TO DO
Check each line of the entries below for the string "Гастринорм"; copy every line where it appears.

[Start of Attachment]

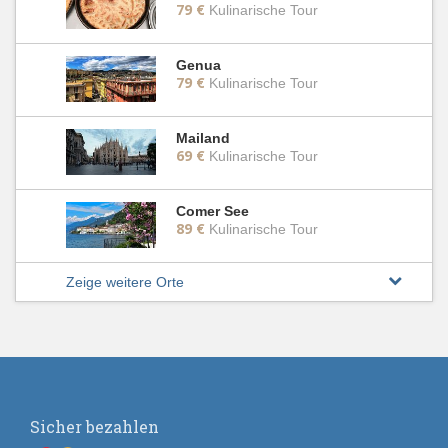
79 €
Kulinarische Tour
Genua
79 €
Kulinarische Tour
Mailand
69 €
Kulinarische Tour
Comer See
89 €
Kulinarische Tour
Zeige weitere Orte
Sicher bezahlen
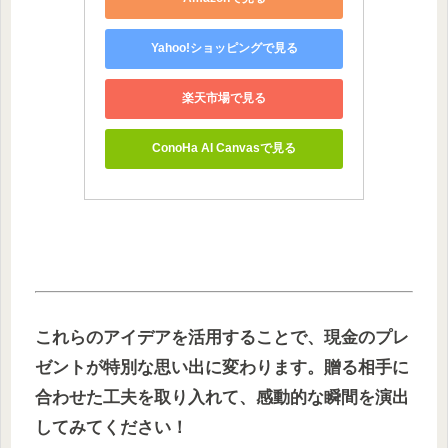
Yahoo!ショッピングで見る
楽天市場で見る
ConoHa AI Canvasで見る
これらのアイデアを活用することで、現金のプレ
ゼントが特別な思い出に変わります。贈る相手に
合わせた工夫を取り入れて、感動的な瞬間を演出
してみてください！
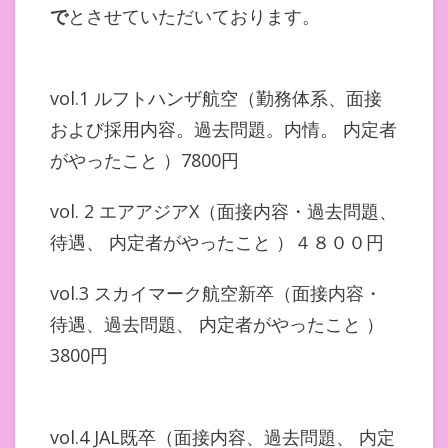
で
とさせていただいております。
vol.1 ルフトハンザ航空（勤務体系、面接
および採用内容。過去問題。内情。 内定者
がやったこと ）7800円
vol. 2 エアアジアX（面接内容・過去問題、
待遇、 内定者がやったこと ）４８００円
vol.3 スカイマーク航空新卒（面接内容・
待遇、過去問題、 内定者がやったこと ）
3800円
vol.4 JAL既卒（面接内容、過去問題、 内定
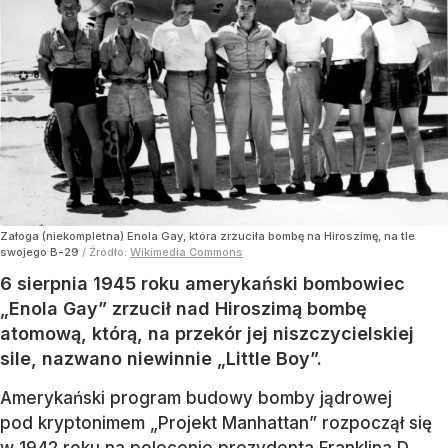
Załoga (niekompletna) Enola Gay, która zrzuciła bombę na Hiroszimę, na tle
swojego B-29
/ Źródło:
Wikimedia Commons
6 sierpnia 1945 roku amerykański bombowiec
„Enola Gay” zrzucił nad Hiroszimą bombę
atomową, którą, na przekór jej niszczycielskiej
sile, nazwano niewinnie „Little Boy”.
Amerykański program budowy bomby jądrowej
pod kryptonimem „Projekt Manhattan” rozpoczął się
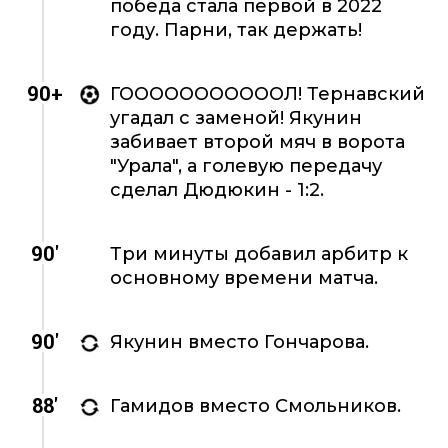
победа стала первой в 2022
году. Парни, так держать!
90+
ГОООООООООООЛ! Тернавский
угадал с заменой! Якунин
забивает второй мяч в ворота
"Урала", а голевую передачу
сделал Дюдюкин - 1:2.
90'
Три минуты добавил арбитр к
основному времени матча.
90'
Якунин вместо Гончарова.
88'
Гамидов вместо Смольников.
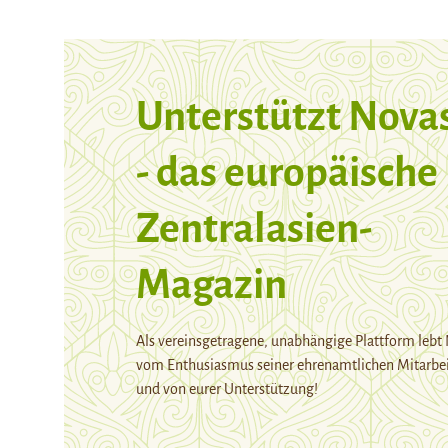
Unterstützt Nova
- das europäische
Zentralasien-
Magazin
Als vereinsgetragene, unabhängige Plattform lebt
vom Enthusiasmus seiner ehrenamtlichen Mitarbei
und von eurer Unterstützung!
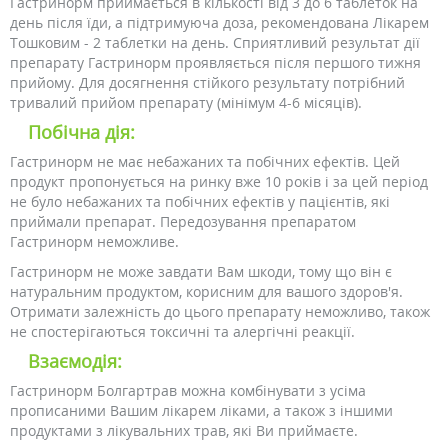
Гастринорм приймається в кількості від 3 до 6 таблеток на
день після їди, а підтримуюча доза, рекомендована Лікарем
Тошковим - 2 таблетки на день. Сприятливий результат дії
препарату Гастринорм проявляється після першого тижня
прийому. Для досягнення стійкого результату потрібний
тривалий прийом препарату (мінімум 4-6 місяців).
Побічна дія:
Гастринорм не має небажаних та побічних ефектів. Цей
продукт пропонується на ринку вже 10 років і за цей період
не було небажаних та побічних ефектів у пацієнтів, які
приймали препарат. Передозування препаратом
Гастринорм неможливе.
Гастринорм не може завдати Вам шкоди, тому що він є
натуральним продуктом, корисним для вашого здоров'я.
Отримати залежність до цього препарату неможливо, також
не спостерігаються токсичні та алергічні реакції.
Взаємодія:
Гастринорм Болгартрав можна комбінувати з усіма
прописаними Вашим лікарем ліками, а також з іншими
продуктами з лікувальних трав, які Ви приймаєте.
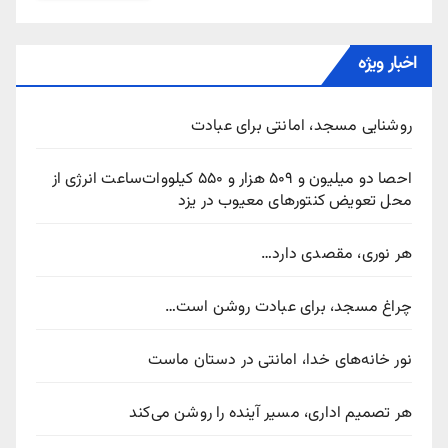
اخبار ویژه
روشنایی مسجد، امانتی برای عبادت
احصا دو میلیون و ۵۰۹ هزار و ۵۵۰ کیلووات‌ساعت انرژی از
محل تعویض کنتورهای معیوب در یزد
هر نوری، مقصدی دارد…
چراغ مسجد، برای عبادت روشن است…
نور خانه‌های خدا، امانتی در دستان ماست
هر تصمیم اداری، مسیر آینده را روشن می‌کند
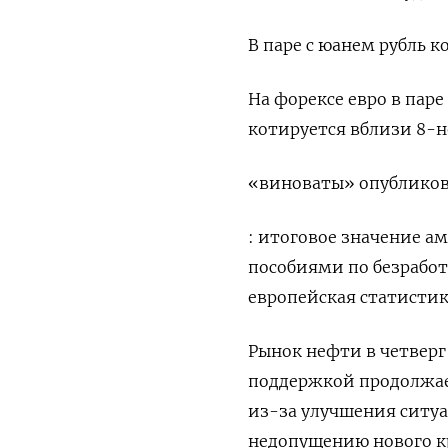
В паре с юанем рубль к
На форексе евро в паре
котируется вблизи 8-
«виноваты» опубликов
: итоговое значение а
пособиями по безработ
европейская статисти
Рынок нефти в четверг
поддержкой продолжае
из-за улучшения ситу
недопущению нового к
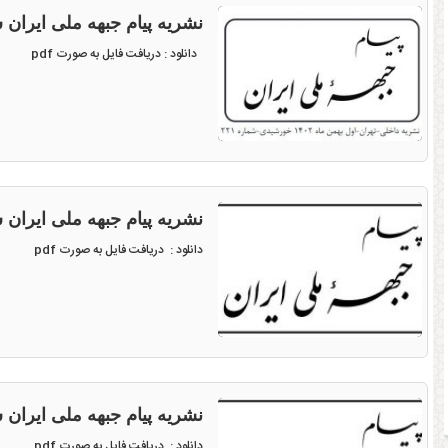
نشریه پیام جبهه ملی ایران شماره ۲۲۱ -
دانلود : دریافت فایل به صورت pdf
نشریه پیام جبهه ملی ایران شماره ۲۲۰ مورخ مه
دانلود : دریافت فایل به صورت pdf
نشریه پیام جبهه ملی ایران شماره ۲۱۹ مورخ خردا
دانلود : دریافت فایل به صورت pdf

[End of Attachment]

TASK RESPONSE
Гастринорм приймається в кількості від 3 до 6 таблеток на
препарату Гастринорм проявляється після першого тижня
Гастринорм не має небажаних та побічних ефектів. Цей
Гастринорм неможливе.
Гастринорм не може завдати Вам шкоди, тому що він є
Гастринорм Болгартрав можна комбінувати з усіма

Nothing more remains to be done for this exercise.